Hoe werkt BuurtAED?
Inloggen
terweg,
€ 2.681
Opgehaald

________________________________________

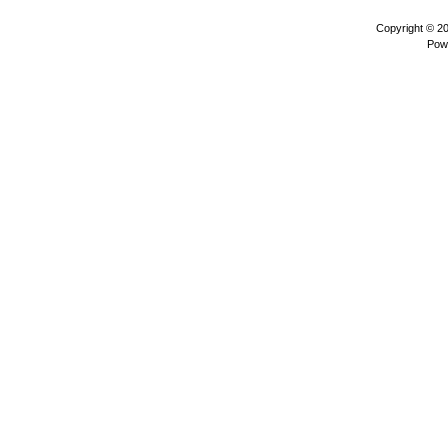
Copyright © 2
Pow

________________________________________

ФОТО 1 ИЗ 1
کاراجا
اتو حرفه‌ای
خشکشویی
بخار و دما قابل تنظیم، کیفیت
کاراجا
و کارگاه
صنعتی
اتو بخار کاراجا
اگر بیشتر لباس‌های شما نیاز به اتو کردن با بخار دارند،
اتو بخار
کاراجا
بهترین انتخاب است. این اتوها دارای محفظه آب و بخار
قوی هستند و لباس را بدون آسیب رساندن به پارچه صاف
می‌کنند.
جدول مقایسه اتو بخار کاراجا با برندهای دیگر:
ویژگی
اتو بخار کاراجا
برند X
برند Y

________________________________________

■ Your goal ■
How many lines of the entries above contain the word "بخار"? Give the number alone.

■ Answer ■
7